Pengamat: Pelepasan PGN ke Pertamina Seperti Pemerintah Jual Indosat



Pengamat Kebijakan Publik, Agus Pambagio menuturkan, pembentukan holding energi yang membuat PT Perusahaan Gas negara Tbk (PGN) menjadi anak usaha PT Pertamina merupakan kesalahan besar pemerintah.

Menurutnya, kebijakan paling baik adalah bagaimana Pertamina mengelola hulu gas dan PGN mengelola hilir gas secara terpisah.

“Semua anak perusahaan PT Pertamina yang mengelola hilir migas dimerger ke PT PGN Tbk, begitu pula sebaliknya. Jangan dibalik seperti saat ini di mana PT PGN sebagai BUMN terbuka, diakuisisi oleh PT Pertagas, perusahan swasta anak perusahaan Pertamina melalui kemasan holdinghisasi,” kata Agus melalui siaran tertulisnya, Rabu (22/6/2016).

“Ini merupakan akal bulus Pemerintah yang berakibat hilangnya PT PGN sebagai BUMN. Kalau ini terjadi publik harus minta pertanggungjawaban negara,” tegas Agus.

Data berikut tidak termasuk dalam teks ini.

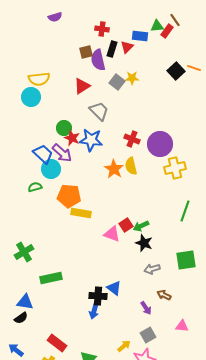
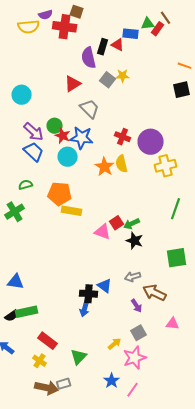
red cross: (102, 29) -> (65, 27), moved, size x1.6
red triangle: (127, 47) -> (118, 45), turned -48
brown square: (86, 52) -> (77, 12), moved, turned 32
black square: (176, 71) -> (182, 90), moved, turned 30
yellow semicircle: (39, 79) -> (29, 27), moved
purple arrow: (62, 153) -> (34, 132), moved
cyan circle: (51, 169) -> (68, 157), moved
green cross: (24, 252) -> (15, 212), moved
gray arrow: (152, 269) -> (133, 277), moved
green rectangle: (51, 278) -> (27, 312), moved
brown arrow: (164, 295) -> (155, 293), size x1.6
blue triangle: (25, 302) -> (16, 282), moved

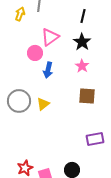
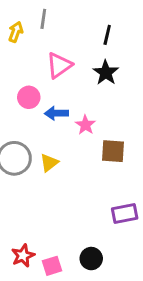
pink circle: (35, 53) -> (29, 97), moved
pink star: (82, 66) -> (85, 125), moved
blue arrow: (48, 70) -> (56, 113), turned 77

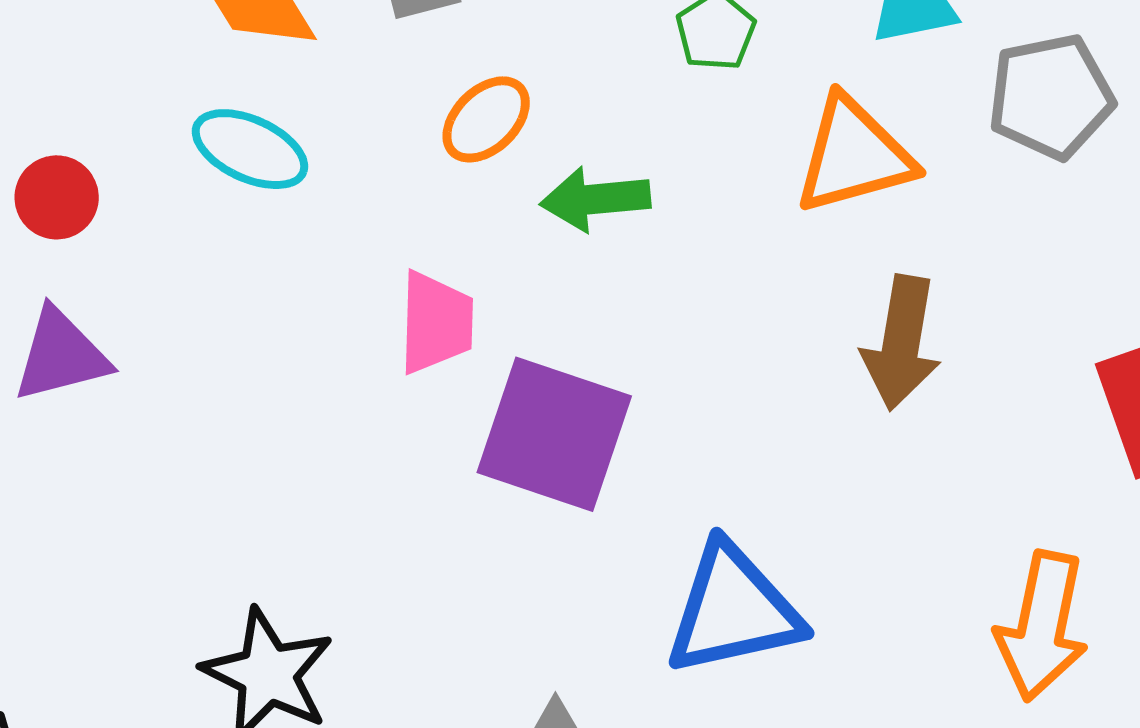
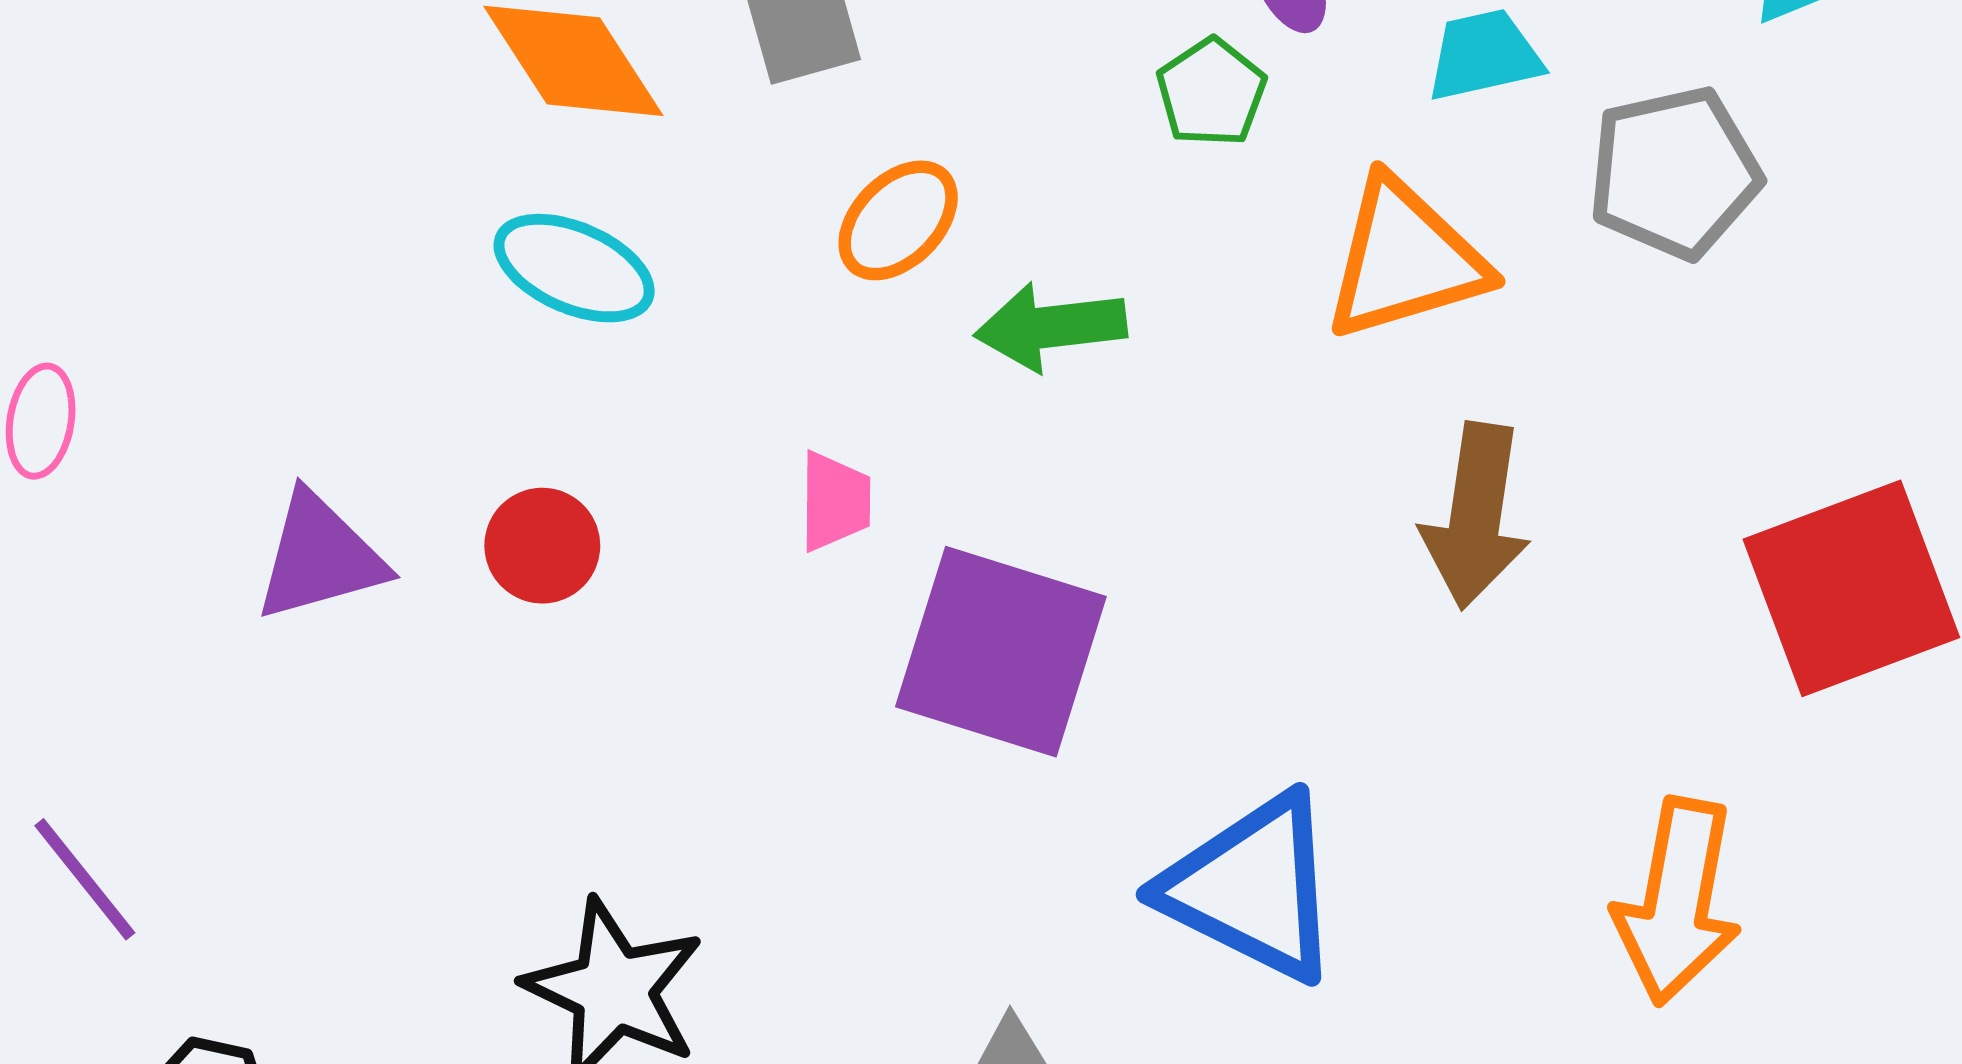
red circle: (57, 197) -> (542, 546), moved
pink trapezoid: (436, 323) -> (835, 501), size x0.7
blue triangle: (733, 610) -> (1252, 888), turned 40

Sebagai BUMN migas, PT Pertamina 100 persen sahamnya dikuasai Negara, sedangkan PT PGN hanya 57 persen saham yang dikuasai negara, dan sisanya 43 persen merupakan saham publik.

Usulan Kementerian BUMN, terkait dengan holdingisasi migas, 57 persen saham pemerintah dan 43 persen saham publik di PT PGN diinbrengkan kepada PT Pertamina melalui anak perusahaan Pertamina, yaitu PT Pertagas yang 100 persen swasta, bukan BUMN.

“Jadilah PGN menjadi 100 persen menjadi perusahaan swasta, bukan lagi BUMN yang berstatus terbuka (Tbk). Cerdas betul Kementerian BUMN membunuh anaknya, layaknya membunuh Indosat dahulu kala,” kata dia.

Lebih jauh, Agus menjelaskan, awalnya sebagai BUMN terbuka yang go public, PGN sulit diganggu para makelar karena sebagai BUMN jika akan melakukan aksi korporasi harus melibatkan DPR-RI.

Namun, ketika sudah menjadi swasta murni, posisi dan kondisi PGN tidak beda dengan perusahaan swasta nasional yang rawan diganggu politisi, makelar dan pihak-pihak lain.

“Pada akhirnya tidak ada gunanya holdingisasi migas karena semua tujuan diatas tidak akan tercapai dan publik lagi-lagi yang akan dirugikan,” tuturnya.

Holdingisasi migas akan membuat para rent seekers berkuasa, karena peraturan perundang-undangan untuk membangun infrastruktur atau pipanisasi dan perdagangan gas bumi pasti akan dikerjakan mayoritas oleh para rent seekers bukan oleh holding.

“Akibatnya gas sulit bisa dinikmati publik. Lupakan gas murah. Di balik semua langkah Kementerian BUMN, ternyata ada akal bulus di balik holdingisasi migas, yaitu menambah aset PT Pertamina supaya kemampuan berutangnya lebih besar. Apa tidak ada jalan lain untuk memperbesar aset selain membunuh BUMN?” tandas Agus.